Try it
Using the records provided below, locate and copy each line that contains the word "Board".

Document understanding data:
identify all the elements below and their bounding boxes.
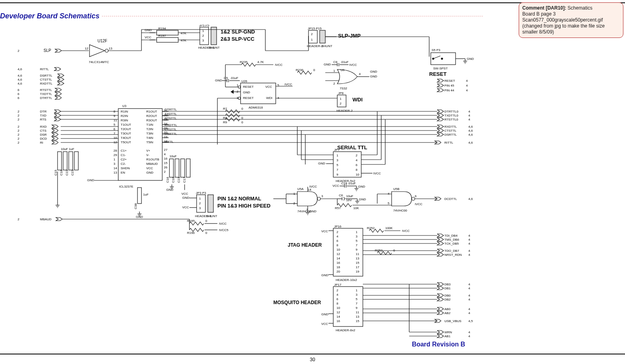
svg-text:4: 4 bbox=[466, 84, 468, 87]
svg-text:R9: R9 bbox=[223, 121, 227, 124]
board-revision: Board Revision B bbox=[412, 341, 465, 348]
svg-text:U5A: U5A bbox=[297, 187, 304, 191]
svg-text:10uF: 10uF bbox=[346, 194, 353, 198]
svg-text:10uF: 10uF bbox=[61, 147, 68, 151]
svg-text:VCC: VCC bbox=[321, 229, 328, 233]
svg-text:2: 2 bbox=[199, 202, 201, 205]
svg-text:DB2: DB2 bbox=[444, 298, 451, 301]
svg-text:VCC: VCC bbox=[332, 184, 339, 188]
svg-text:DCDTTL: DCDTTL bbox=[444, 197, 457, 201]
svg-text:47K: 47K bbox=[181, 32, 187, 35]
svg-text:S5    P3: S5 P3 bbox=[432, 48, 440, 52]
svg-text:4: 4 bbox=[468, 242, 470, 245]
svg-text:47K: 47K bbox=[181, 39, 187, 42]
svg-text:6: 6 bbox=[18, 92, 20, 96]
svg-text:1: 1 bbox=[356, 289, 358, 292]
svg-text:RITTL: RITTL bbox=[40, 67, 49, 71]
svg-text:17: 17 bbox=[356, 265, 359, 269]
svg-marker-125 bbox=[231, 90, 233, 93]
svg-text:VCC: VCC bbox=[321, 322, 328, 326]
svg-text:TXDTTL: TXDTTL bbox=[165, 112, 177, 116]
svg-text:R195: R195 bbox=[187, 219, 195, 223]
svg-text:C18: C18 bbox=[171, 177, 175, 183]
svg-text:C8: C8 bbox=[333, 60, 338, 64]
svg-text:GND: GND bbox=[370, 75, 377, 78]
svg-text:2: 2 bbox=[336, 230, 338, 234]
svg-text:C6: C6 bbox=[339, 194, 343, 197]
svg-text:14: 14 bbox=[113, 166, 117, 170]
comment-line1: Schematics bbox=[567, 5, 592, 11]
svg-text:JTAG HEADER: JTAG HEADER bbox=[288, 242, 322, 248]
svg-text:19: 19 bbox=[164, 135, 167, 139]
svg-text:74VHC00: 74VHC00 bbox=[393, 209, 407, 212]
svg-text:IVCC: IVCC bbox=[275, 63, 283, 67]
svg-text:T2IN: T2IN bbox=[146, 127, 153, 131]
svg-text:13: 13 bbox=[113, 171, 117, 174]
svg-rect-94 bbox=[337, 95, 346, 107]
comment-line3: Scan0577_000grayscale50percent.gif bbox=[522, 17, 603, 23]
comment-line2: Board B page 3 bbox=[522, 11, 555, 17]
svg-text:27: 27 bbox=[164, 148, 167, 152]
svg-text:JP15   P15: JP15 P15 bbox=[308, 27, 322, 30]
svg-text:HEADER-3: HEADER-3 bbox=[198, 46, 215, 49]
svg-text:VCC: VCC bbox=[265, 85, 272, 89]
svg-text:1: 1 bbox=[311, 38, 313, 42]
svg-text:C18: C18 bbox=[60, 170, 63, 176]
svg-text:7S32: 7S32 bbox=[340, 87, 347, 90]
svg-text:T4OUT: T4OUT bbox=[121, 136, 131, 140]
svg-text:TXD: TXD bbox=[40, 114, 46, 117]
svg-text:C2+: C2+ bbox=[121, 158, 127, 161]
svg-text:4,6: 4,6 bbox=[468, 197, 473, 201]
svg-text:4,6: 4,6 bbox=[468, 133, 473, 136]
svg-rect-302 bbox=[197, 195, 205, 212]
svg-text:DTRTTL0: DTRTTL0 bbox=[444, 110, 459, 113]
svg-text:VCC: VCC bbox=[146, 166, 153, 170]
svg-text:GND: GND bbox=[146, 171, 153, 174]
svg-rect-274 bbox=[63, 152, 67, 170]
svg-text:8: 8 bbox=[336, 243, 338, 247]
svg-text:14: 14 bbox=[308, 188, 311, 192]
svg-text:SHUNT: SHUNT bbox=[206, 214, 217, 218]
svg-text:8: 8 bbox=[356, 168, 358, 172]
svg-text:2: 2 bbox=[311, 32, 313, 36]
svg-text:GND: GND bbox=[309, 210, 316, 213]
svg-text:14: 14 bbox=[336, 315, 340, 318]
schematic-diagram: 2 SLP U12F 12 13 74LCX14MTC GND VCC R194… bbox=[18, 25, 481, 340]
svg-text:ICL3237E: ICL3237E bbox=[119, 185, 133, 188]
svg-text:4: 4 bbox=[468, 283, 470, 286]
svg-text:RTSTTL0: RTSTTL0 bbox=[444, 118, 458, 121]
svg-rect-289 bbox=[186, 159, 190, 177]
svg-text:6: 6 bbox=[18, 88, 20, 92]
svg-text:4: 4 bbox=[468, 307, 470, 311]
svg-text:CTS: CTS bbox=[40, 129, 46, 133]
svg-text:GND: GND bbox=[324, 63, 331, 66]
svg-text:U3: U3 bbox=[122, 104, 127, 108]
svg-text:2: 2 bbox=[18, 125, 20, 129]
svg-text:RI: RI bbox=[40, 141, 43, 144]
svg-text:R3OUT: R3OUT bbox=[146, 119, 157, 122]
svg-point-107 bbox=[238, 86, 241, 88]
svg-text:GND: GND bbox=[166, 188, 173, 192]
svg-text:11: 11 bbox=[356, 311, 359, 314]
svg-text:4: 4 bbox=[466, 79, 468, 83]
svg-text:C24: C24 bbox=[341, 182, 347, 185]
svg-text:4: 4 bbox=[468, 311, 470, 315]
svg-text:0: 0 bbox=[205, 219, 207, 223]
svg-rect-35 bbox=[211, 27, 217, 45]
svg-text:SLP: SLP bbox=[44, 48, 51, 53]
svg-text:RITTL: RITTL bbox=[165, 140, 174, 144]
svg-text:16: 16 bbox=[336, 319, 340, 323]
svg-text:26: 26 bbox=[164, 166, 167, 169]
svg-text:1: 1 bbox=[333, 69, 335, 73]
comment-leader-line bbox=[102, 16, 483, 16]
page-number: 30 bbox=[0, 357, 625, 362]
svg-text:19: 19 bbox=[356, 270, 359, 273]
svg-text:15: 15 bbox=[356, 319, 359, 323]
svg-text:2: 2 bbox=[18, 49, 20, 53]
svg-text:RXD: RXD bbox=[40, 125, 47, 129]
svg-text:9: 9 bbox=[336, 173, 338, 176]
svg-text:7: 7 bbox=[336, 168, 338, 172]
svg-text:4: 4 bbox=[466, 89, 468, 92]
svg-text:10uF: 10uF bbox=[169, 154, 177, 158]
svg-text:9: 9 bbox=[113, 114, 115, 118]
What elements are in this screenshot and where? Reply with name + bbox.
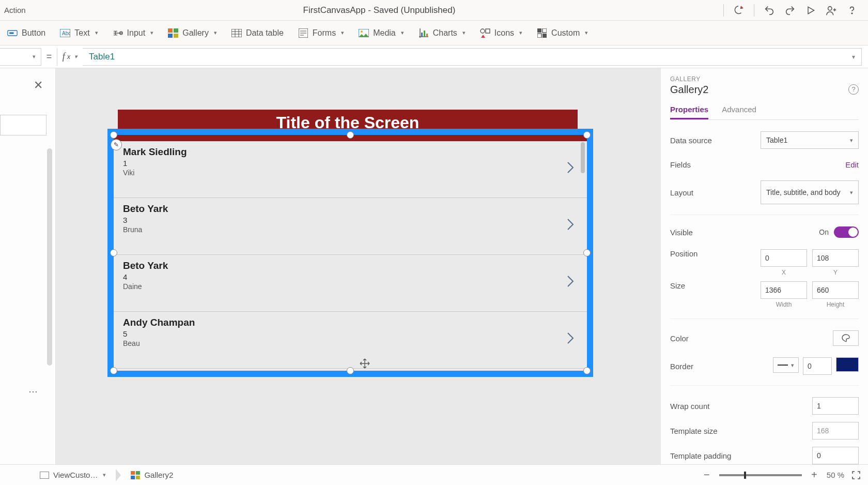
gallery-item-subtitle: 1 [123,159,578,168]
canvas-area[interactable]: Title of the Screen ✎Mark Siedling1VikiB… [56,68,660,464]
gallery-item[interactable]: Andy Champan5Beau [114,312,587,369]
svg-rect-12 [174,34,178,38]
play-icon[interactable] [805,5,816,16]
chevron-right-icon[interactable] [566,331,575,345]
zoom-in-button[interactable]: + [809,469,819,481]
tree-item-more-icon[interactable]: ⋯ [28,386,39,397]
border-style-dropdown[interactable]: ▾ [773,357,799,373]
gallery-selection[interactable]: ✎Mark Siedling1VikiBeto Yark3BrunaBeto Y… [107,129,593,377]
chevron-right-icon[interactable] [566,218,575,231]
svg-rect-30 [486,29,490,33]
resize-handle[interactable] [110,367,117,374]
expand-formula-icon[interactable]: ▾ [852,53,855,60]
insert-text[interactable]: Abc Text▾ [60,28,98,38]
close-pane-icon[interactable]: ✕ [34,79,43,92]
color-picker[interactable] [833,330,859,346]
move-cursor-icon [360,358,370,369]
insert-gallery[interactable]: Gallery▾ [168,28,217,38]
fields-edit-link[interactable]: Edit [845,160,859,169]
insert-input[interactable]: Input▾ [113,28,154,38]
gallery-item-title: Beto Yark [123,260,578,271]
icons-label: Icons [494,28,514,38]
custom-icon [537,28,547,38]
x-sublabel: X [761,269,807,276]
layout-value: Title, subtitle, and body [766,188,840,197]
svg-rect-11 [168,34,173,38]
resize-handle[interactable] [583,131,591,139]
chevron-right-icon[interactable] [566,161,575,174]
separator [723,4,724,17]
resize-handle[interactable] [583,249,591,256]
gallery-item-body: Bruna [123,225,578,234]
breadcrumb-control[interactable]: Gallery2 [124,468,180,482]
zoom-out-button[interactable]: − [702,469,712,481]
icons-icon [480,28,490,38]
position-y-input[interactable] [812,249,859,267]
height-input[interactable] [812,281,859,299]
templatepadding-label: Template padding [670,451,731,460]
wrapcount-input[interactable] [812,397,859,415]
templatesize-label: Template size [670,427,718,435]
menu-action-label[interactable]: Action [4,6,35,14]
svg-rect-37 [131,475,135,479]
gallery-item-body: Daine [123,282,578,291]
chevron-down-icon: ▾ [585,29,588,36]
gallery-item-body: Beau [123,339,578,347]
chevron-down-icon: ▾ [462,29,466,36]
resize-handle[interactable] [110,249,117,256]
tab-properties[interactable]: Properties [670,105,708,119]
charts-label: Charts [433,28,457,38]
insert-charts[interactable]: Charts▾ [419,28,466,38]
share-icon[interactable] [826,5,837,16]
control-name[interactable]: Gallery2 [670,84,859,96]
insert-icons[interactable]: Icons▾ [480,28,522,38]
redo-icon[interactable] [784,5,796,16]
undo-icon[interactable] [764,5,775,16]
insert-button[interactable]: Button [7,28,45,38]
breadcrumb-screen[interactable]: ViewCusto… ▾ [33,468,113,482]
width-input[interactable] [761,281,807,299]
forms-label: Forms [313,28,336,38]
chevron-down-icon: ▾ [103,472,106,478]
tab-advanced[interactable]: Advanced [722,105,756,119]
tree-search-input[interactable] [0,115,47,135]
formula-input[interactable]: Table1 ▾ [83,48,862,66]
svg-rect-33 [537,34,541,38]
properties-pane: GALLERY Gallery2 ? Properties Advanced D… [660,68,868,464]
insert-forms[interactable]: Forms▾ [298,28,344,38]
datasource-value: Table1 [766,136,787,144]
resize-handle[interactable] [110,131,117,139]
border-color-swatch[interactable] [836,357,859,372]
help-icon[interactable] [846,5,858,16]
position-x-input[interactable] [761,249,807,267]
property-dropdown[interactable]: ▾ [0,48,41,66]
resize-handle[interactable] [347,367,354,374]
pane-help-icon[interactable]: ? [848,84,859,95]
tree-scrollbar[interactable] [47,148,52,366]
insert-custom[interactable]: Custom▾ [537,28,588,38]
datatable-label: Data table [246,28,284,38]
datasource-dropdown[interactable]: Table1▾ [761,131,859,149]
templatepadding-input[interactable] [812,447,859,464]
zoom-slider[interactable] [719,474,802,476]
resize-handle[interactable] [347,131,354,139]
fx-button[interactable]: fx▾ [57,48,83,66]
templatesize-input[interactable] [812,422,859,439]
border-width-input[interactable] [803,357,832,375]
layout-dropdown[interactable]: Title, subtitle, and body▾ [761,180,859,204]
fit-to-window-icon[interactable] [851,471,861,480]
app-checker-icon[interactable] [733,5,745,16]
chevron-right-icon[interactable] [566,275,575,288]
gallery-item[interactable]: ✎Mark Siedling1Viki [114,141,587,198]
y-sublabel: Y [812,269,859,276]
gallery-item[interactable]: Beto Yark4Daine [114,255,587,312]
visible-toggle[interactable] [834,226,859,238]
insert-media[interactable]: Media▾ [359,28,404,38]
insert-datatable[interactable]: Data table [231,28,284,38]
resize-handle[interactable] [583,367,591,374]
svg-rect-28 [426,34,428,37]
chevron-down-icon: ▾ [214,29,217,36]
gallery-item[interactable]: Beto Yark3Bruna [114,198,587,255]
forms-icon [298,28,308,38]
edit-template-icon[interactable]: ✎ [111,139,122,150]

Completed exercise
board-revision: Board Revision B bbox=[412, 341, 465, 348]
comment-line2: Board B page 3 bbox=[522, 11, 555, 17]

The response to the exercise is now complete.